I’m new to Pymc and I’m currently studying cases on pymc website and I found Rolling Regression — PyMC example gallery is very useful for me.
However I want to apply multivariate regression on this case, for example, I store all my Xs in a DataFrame:
and I hope if I could predict y.
Here’s the demo code when you only have one variable:
with pm.Model(coords={"time": prices.index.values}) as model_randomwalk:
# std of random walk
sigma_alpha = pm.Exponential("sigma_alpha", 50.0)
sigma_beta = pm.Exponential("sigma_beta", 50.0)

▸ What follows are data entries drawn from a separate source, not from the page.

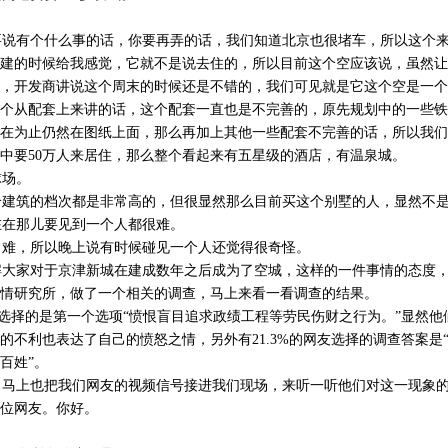
说有个什么事的话，你要再弄的话，我们知道北京也很堵车，所以这个来
建的时候给我感觉，它就不是说去住的，所以目前这个空应该说，虽然让
，开发商讲说这个周末的时候还是不错的，我们可见就是它这个空是一个
个从配套上来讲的话，这个配套一直也是不完善的，原先规划中的一些铁
在为止仍然在图纸上面，那么再加上其他一些配套不完善的话，所以我们
中要50万人来居住，那么整个看起来有五星级的酒店，有温泉城。
场。
建筑的档次都是非常高的，但很显然那么目前买这个别墅的人，显然不是
在那儿要见到一个人都很难。
难，所以晚上说有时候碰见一个人还觉得很奇怪。
大家对于京津新城在建成数年之后成为了空城，这样的一件事情的态度，
情研究所，做了一个相关的调查，马上来看一看调查的结果。
，选择的是第一个选项“愤恨盲目追求政绩工程等劳民伤财之行为。”显然
的不利也表达了自己的愤怒之情，另外有21.3%的网友选择的调查答案是
百姓”。
马上也把我们网友的视频信号接进我们现场，来听一听他们对这一现象的
位网友。你好。
。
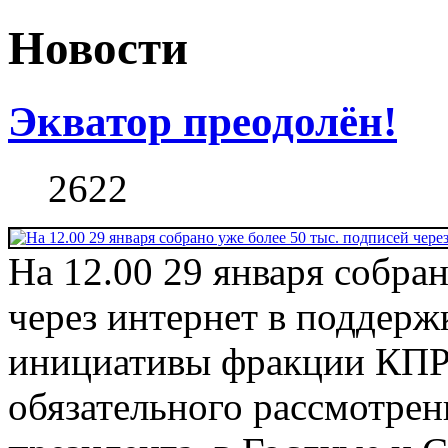
Новости
Экватор преодолён!
2622
На 12.00 29 января собран
через интернет в поддер
инициативы фракции КПР
обязательного рассмотрен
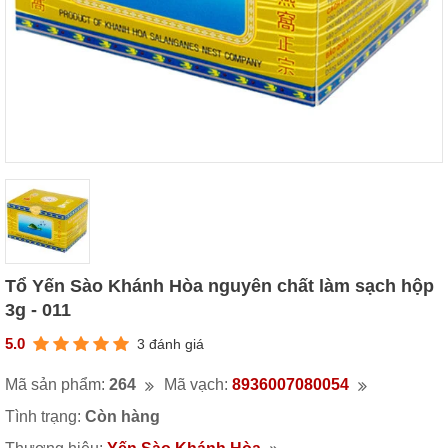
Tổ Yến Sào Khánh Hòa nguyên chất làm sạch hộp
3g - 011
5.0
3 đánh giá
Mã sản phẩm:
264
Mã vạch:
8936007080054
Tình trạng:
Còn hàng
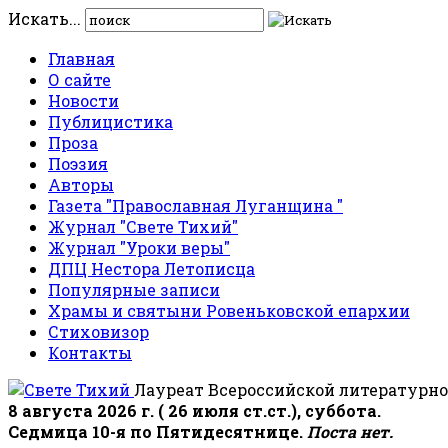
Искать...
Главная
О сайте
Новости
Публицистика
Проза
Поэзия
Авторы
Газета "Православная Луганщина "
Журнал "Свете Тихий"
Журнал "Уроки веры"
ДПЦ Нестора Летописца
Популярные записи
Храмы и святыни Ровеньковской епархии
Стиховизор
Контакты
Лауреат Всероссийской литературно
8 августа 2026 г. ( 26 июля ст.ст.), суббота.
Седмица 10-я по Пятидесятнице.
Поста нет.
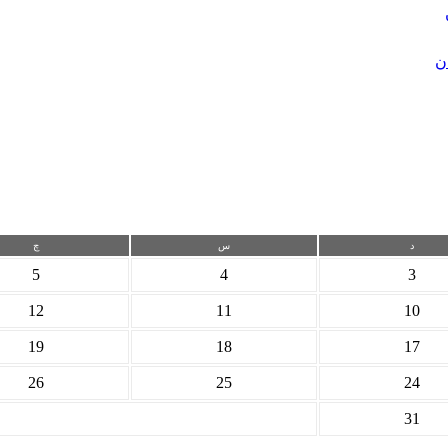
ن
د
س
چ
5
4
3
12
11
10
19
18
17
26
25
24
31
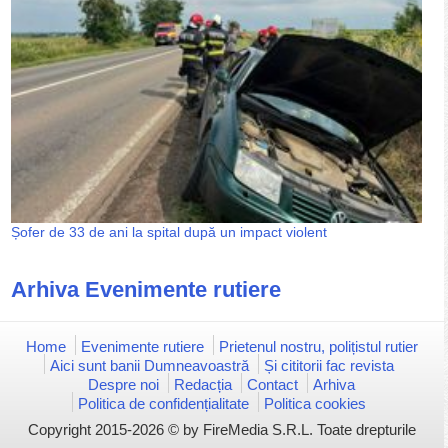
Șofer de 33 de ani la spital după un impact violent
Arhiva Evenimente rutiere
Home
Evenimente rutiere
Prietenul nostru, polițistul rutier
Aici sunt banii Dumneavoastră
Și cititorii fac revista
Despre noi
Redacția
Contact
Arhiva
Politica de confidențialitate
Politica cookies
Copyright 2015-2026 © by FireMedia S.R.L. Toate drepturile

alpha = pm.GaussianRandomWalk("alpha", sigma=sigma_alpha, dims="time")
beta = pm.GaussianRandomWalk("beta", sigma=sigma_beta, dims="time")
# Define regression
regression = alpha + beta * prices_zscored.GFI.values
# Assume prices are Normally distributed, the mean comes from the regression.
sd = pm.HalfNormal("sd", sigma=0.1)
likelihood = pm.Normal("y", mu=regression, sigma=sd, observed=prices_zscored.GLD.to_numpy())

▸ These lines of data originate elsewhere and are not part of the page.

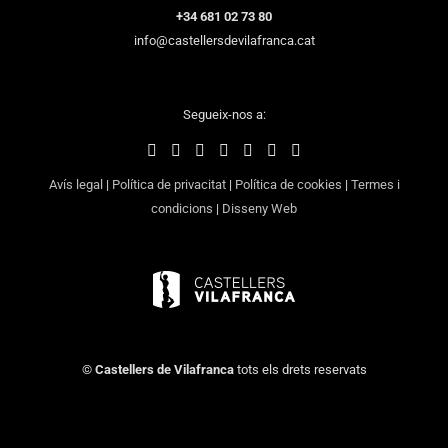
+34 681 02 73 80
info@castellersdevilafranca.cat
Segueix-nos a:
Avís legal
|
Política de privacitat
|
Política de cookies
|
Termes i
condicions
|
Disseny Web
©
Castellers de Vilafranca
tots els drets reservats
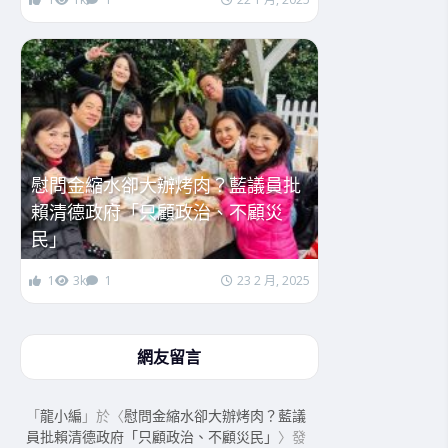
慰問金縮水卻大辦烤肉？藍議員批
賴清德政府「只顧政治、不顧災
民」
1
3k
1
23 2 月, 2025
網友留言
「
龍小編
」於〈
慰問金縮水卻大辦烤肉？藍議
員批賴清德政府「只顧政治、不顧災民」
〉發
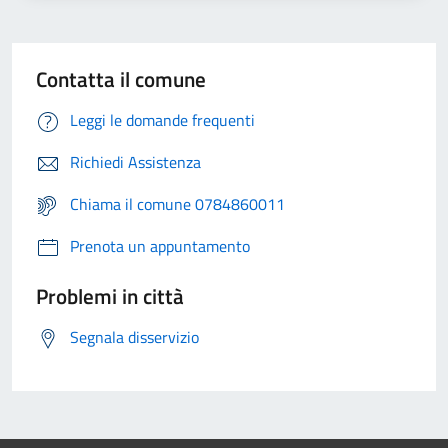
Contatta il comune
Leggi le domande frequenti
Richiedi Assistenza
Chiama il comune 0784860011
Prenota un appuntamento
Problemi in città
Segnala disservizio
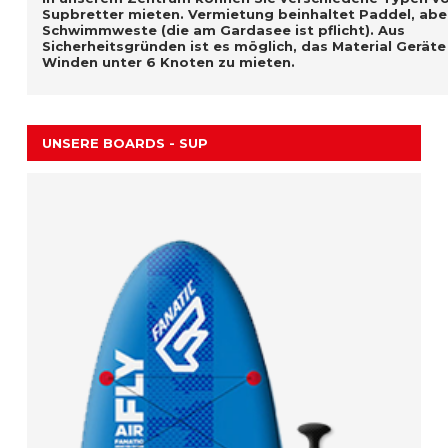
Supbretter mieten. Vermietung beinhaltet Paddel, abe
Schwimmweste (die am Gardasee ist pflicht). Aus
Sicherheitsgründen ist es möglich, das Material Geräte
Winden unter 6 Knoten zu mieten.
UNSERE BOARDS - SUP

trace_rw = pm.sample(tune=2000, target_accept=0.9)
My question is, how could I apply this code to multivariate regression? I know one approach is to build beta_1
,beta_2
,beta_3
and change the regression formula to
regression = alpha + beta_1 * x_1.values + beta_2 * x_2.values + beta_3 * x_3.values
Could I just define ONE beta with three dimensions to do the job? I have ~40 variables and it would be pathetic if I define 40 betas…